As his reputation grew, he was given access to larger and larger quantities of rough diamonds, with the goal of experimenting and developing new cut varieties. He was the first to develop the concept of absolute symmetry in the placement of facets on a stone. He was meticulous in his work, and studied light refraction from the surface of a diamond, although he perhaps failed to fully understand the dynamic of light refraction from within the stone.
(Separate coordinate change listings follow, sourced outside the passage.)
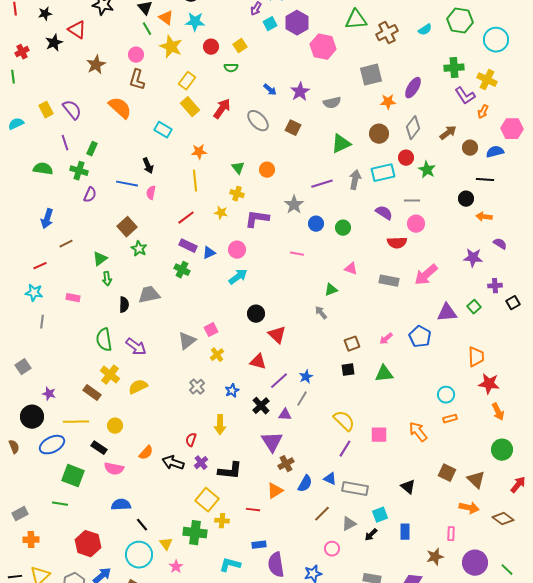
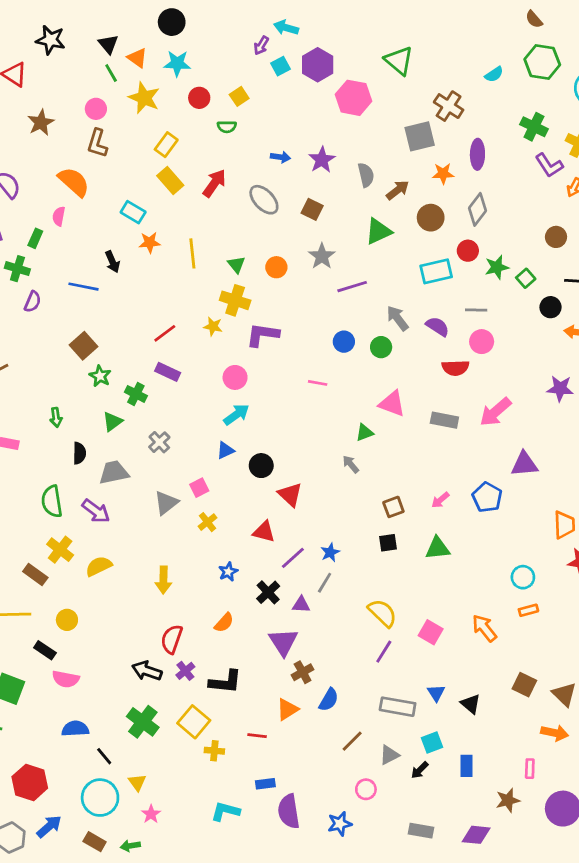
green triangle: (356, 20) -> (399, 61), turned 45
brown cross: (387, 33) -> (449, 106), moved, turned -30
green cross: (454, 68) -> (534, 127), turned 30
purple ellipse: (413, 88) -> (477, 154), turned -30
blue arrow: (270, 90) -> (281, 157), turned -32
gray semicircle: (332, 103) -> (366, 175), turned -90
brown arrow: (448, 133) -> (398, 190), moved
orange star: (199, 152) -> (150, 242), moved
green star: (427, 170) -> (497, 267), turned 30
gray arrow: (355, 180) -> (398, 318), moved, turned -48
yellow line: (195, 181) -> (192, 253), moved
pink semicircle: (151, 193) -> (59, 216), moved
yellow cross: (237, 194) -> (235, 300), size x1.5
gray star: (294, 205) -> (322, 256), moved
blue triangle: (209, 253) -> (225, 450), moved
green triangle: (100, 259) -> (112, 422), moved
pink triangle: (351, 269) -> (392, 404), size x1.5
green cross: (182, 270) -> (136, 394), moved
gray trapezoid: (149, 295) -> (114, 472), moved
green square: (474, 307) -> (526, 278), moved
gray cross: (197, 387) -> (159, 442), moved
yellow arrow: (220, 425) -> (163, 580), moved
pink square: (379, 435) -> (431, 632), turned 30
red semicircle: (191, 440) -> (172, 639), size x1.5
orange semicircle: (146, 453) -> (224, 623), moved
blue triangle: (330, 479) -> (436, 693), moved, turned 32
green cross: (195, 533) -> (143, 722), moved, turned 30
His work culminated in the invention of numerous new diamond cuts, including the pear shape. He was also the first to cut a diamond into a briolette, after observing other precious gems with a similar shape coming from India. His work led to the earliest predecessors of the modern round brilliant cut. While no one could doubt that his new diamond shapes were much more beautiful than anything else available, not everyone was happy with the outcome. Before the sophisticated laser saws and computer-aided planning software of today, his new cuts resulted in a much higher degree of diamond waste that reduced the size of the finished gem. His customers did not always warmly receive this.
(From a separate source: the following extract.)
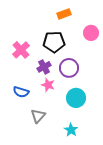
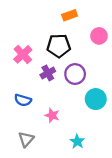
pink star: (48, 85) -> (52, 115), moved
cyan circle: (76, 98) -> (96, 99), moved
gray triangle: (38, 116) -> (26, 139), moved

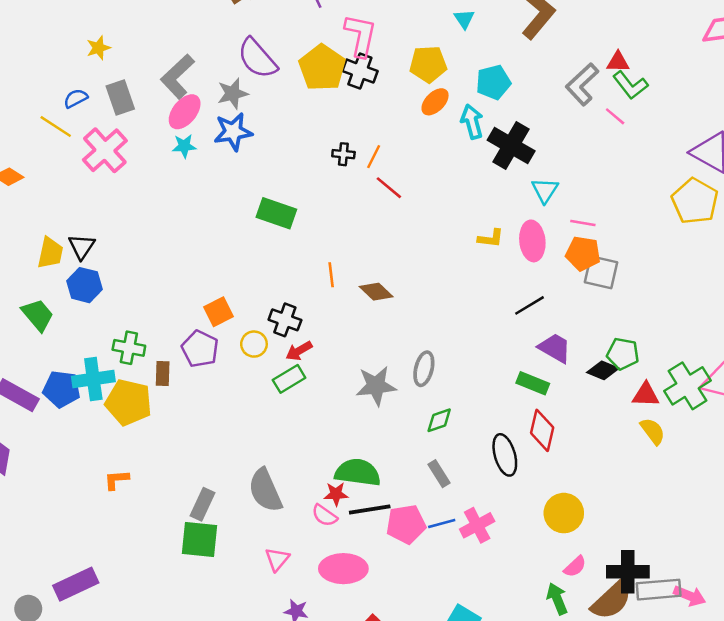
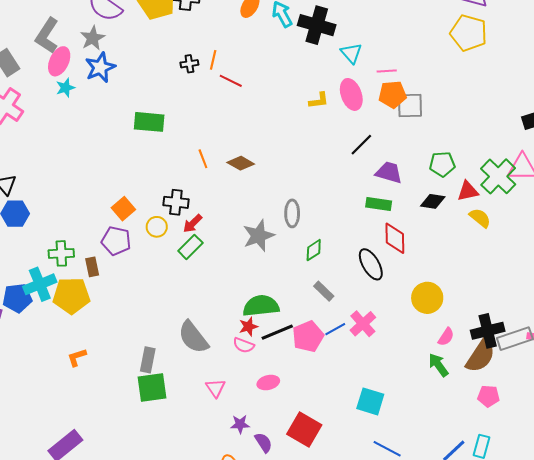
black diamond: (603, 370) -> (433, 201), moved
pink ellipse: (343, 569) -> (268, 383), size x0.6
Van Bercken was Jewish, and at the time, Jews were restricted from doing certain jobs and holding certain positions in the community. Diamond cutting had no such obstacles, and he began training and teaching other Jewish students to cut diamonds. He would later establish a sort of skilled workers guild for diamond cutters in Antwerp. It was also a dangerous time for any non-Christians, and van Bercken received protection from Jacques Coeur, who was made master of the mint in France by Charles VII. Coeur was an important and influential trader of his day, and helped introduce Van Bercken to much of the nobility that requested his diamond polishing services. Van Bercken is responsible for establishing the Jewish traditions in the diamond industry that continue to this today.
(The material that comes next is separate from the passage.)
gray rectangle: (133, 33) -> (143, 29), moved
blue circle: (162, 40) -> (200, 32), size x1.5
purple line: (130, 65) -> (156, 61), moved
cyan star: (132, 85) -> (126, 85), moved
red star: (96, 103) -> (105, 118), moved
Van Bercken's best-known assignment was to cut three large stones commissioned by Charles the Bold, Duke of Burgundy in the 1470s. The most famous of these stones is the Florentine Diamond, a nine-sided, 126-facet double rose cut of 137.27 carats, which has a long and storied history. It is believed to have been in Charles' possession when he was killed at the battle of Nancy in 1477. The stone was stolen in 1918 and smuggled to South America, where it was likely re-cut. The second stone weighed 14 carats, and was given to the Duke by Pope Sixtus IV. Van Bercken faceted the stone and set it in a gold ring to be used by the Pope during sacred functions. The third stone was apparently misshapen, but van Bercken cleverly cut it into a triangular shape, and set it into the center of two clasped hands in a friendship ring for the Duke. Van Bercken is also believed to have cut other important stones, including the Sancy and Beau Sancy, which were named long after van Bercken's death in honor of Nicolas De Hardy, Lord of Sancy.
A statue of van Bercken still stands in the Antwerp port area, depicting him in his work attire holding a diamond. Another statue of him is found at the entrance to the 'Meir' shopping area in Antwerp, just a short walk from the city's diamond district. He remains one of history's few working-class men to receive such an honor. There is even a diamond jewelry retail brand in Australia that bears his name.